I received a copy of Glasshouse by Charles Stross for my birthday (thanks David & Jennifer!) and started reading it over the weekend. I finished it yesterday due to a CalTrain ride and I thought I'd talk about it a little. It's fairly common to see claims on the internet that Glasshouse is a sequel to Accelerando but I don't really see it. It's possible they are set in the same timeline but I don't see any particular reason to assume that and I can't easily find any quotes from Mr. Stross that state it's a sequel. The back jacket copy is "Praise for Accelerando", but that doesn't make the two books linked. I was sort of waiting throughout the book for a shoe of Accelerando-relation to drop and it never does.
I've read two Stross books on airplanes - Singularity Sky and The Merchant Trade and both times I wish I had brought something else. Not that they aren't good books but they are too dense to read for hours on end. I read the Accelerando ebook on my Palm in small doses and I think I would have totally lost it if I to spend several hours straight reading Accelerando. So I would not have normally considered taking Glasshouse with me on the train except I was already into it enough to realize it wasn't "normal" for Stross.
Accelerando is a hell of a good read, but it doesn't have that much story. Accelerando is a setting, it's a mood. The whole book is about what it would be like to live through a Vingean Singularity - with humans becoming something that can only be described as "post-human". It's taking VR to the logical conclusion. But the story is just a vehicle for touring the universe. Glasshouse inverts that. It has a lot of the same underlying assumptions as Accelerando but it's a gripping story first, and a tour of a future world second.
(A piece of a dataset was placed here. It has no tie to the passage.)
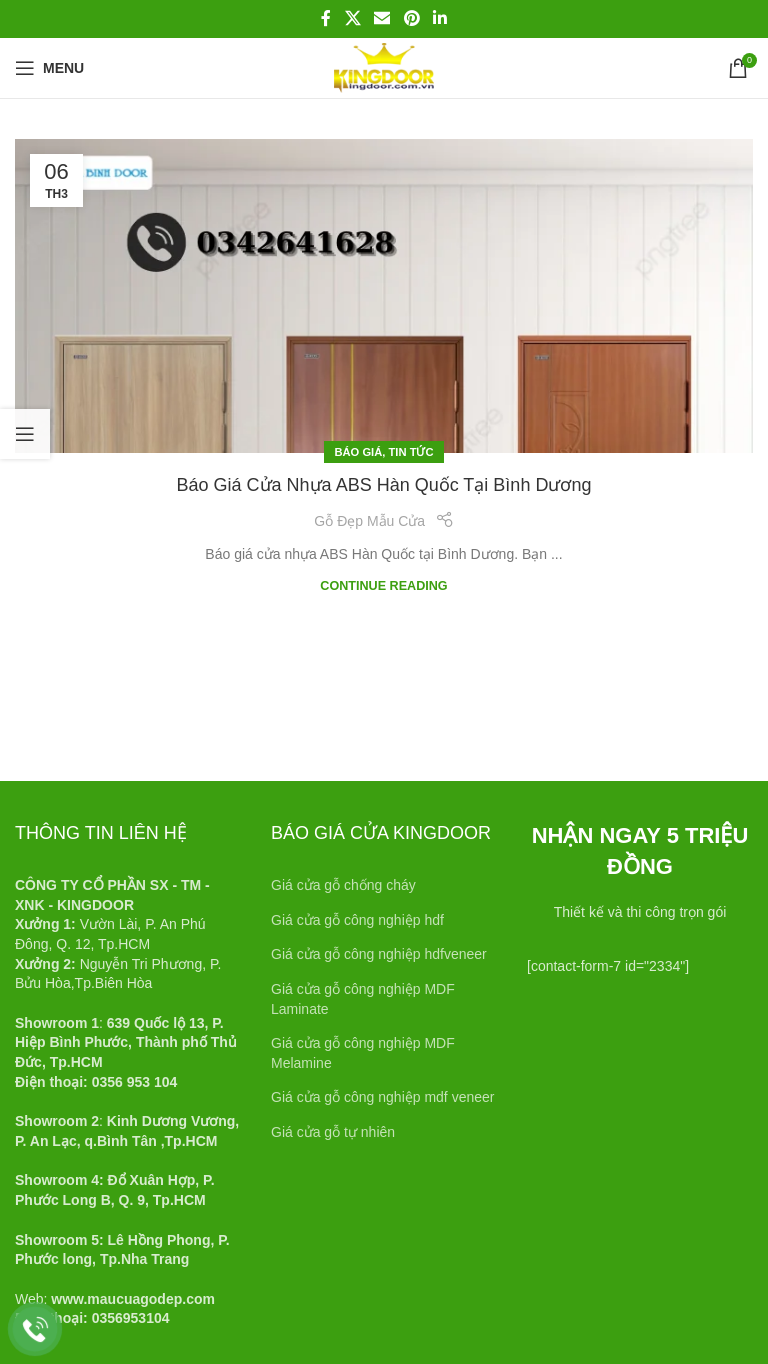 Image resolution: width=768 pixels, height=1364 pixels. What do you see at coordinates (369, 521) in the screenshot?
I see `Gỗ Đẹp Mẫu Cửa` at bounding box center [369, 521].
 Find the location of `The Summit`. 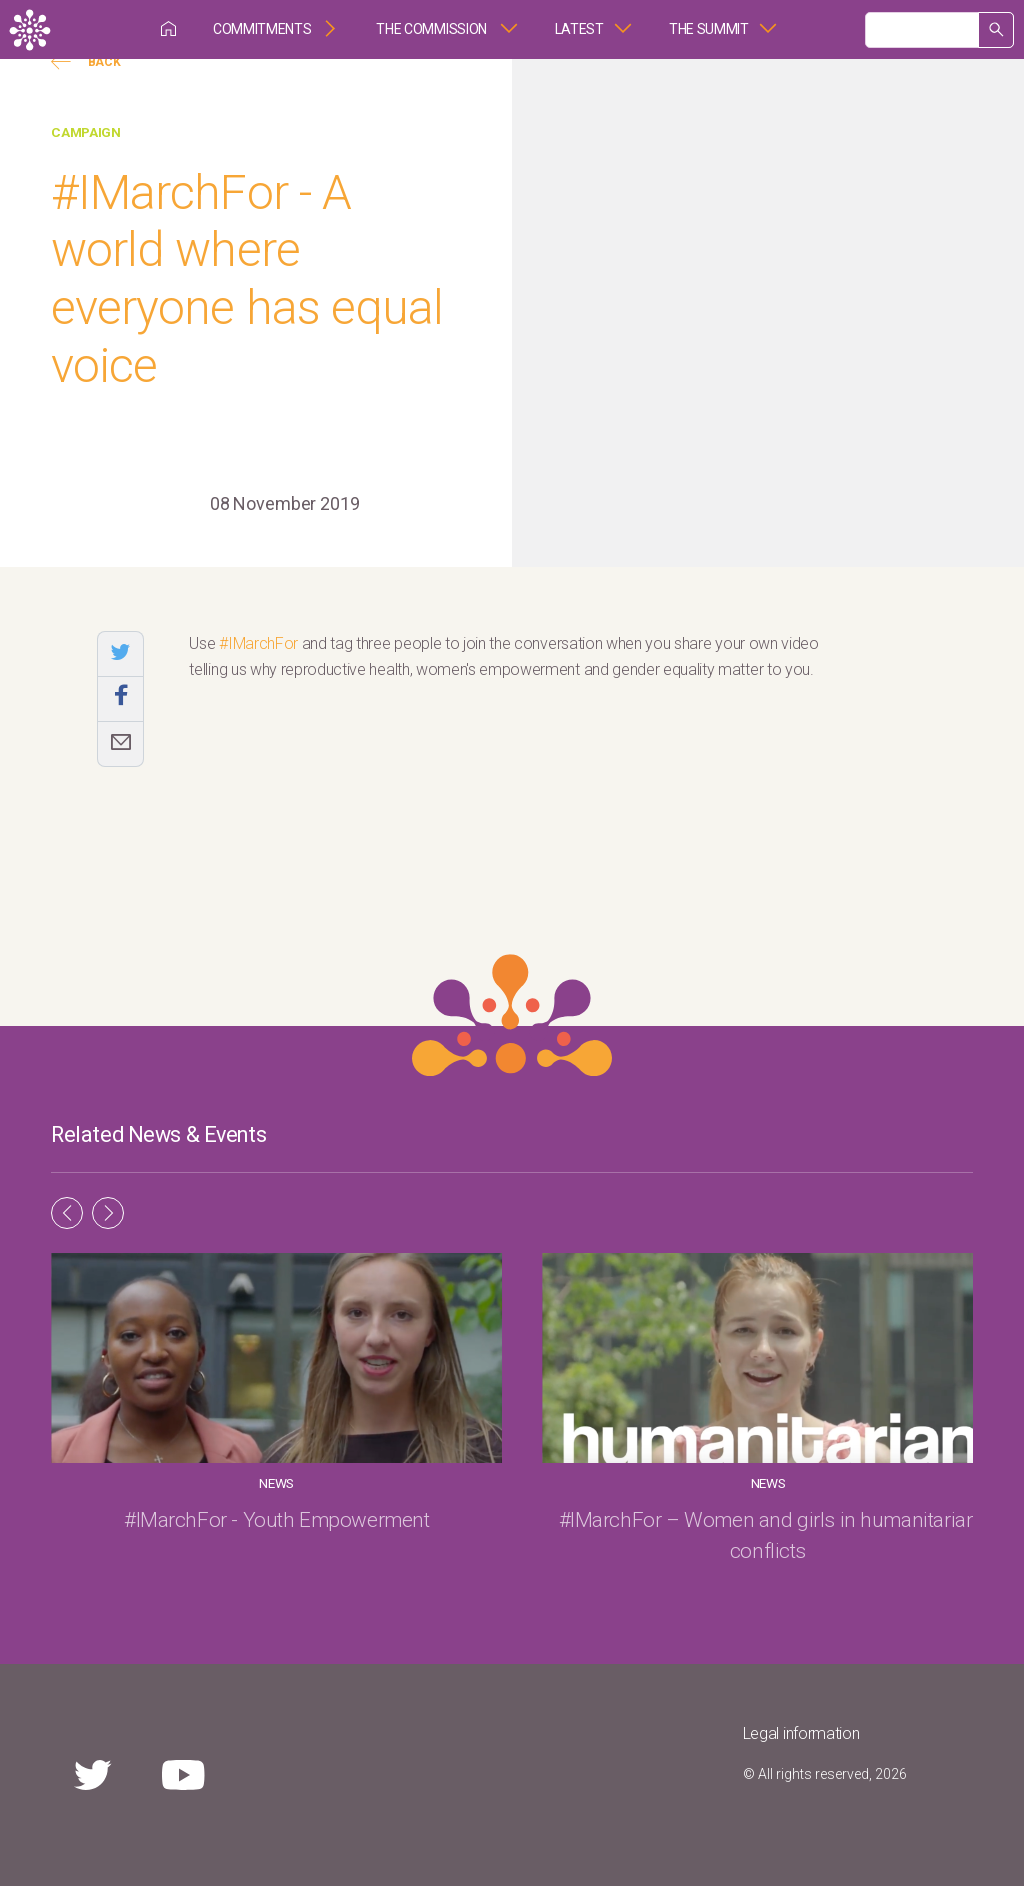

I'm not going to delve into spoiler territory, there's plenty of spoiler info available on the web (see the Amazon reviews) if you want that sort of thing. I will say that Glasshouse isn't for the faint of heart or the SF newbie. The strongest link I see to Accelerando is that it almost takes the end of Accelerando as assumed backstory. This is a strong statement but I mean it. If you're not prepared to assume that practical interstellar teleportation means "backing up" people, and from there it's a small jump to editing people - both in terms of memories and then in terms in their physical body, then Glasshouse is probably not for you. In the opening portions of the book there is a character who flips between a four-armed and two-armed form pretty much at a whim. There's a solid theoretical underpinning for this, but I'm not sure it would make sense to somebody who didn't immediately jump from teleportation "gates" to backups and multiple copies of the same person. If you're current on your science fiction reading this should be straightforward - but if your thinking about teleportation stops at the Star Trek transporter then you might get left behind by the whirlwind introduction.
John Scalzi talks about how Accelerando just isn't that accessible for the non-initiate - here's the best link I can find right now (although I think there's a better essay about it I'm too lazy to go grab my copy of Coffee Shop and I'm failing to pull it up on the Whatever's search page). I think Glasshouse is probably even worse about assuming the background knowledge.
So that's my capsule review: better story than Accelerando, but even more of a "Here we go, try to see if you can keep up" exercise in concepts. I liked it a lot - but I've read Accelerando twice so I was able to take the technology in stride.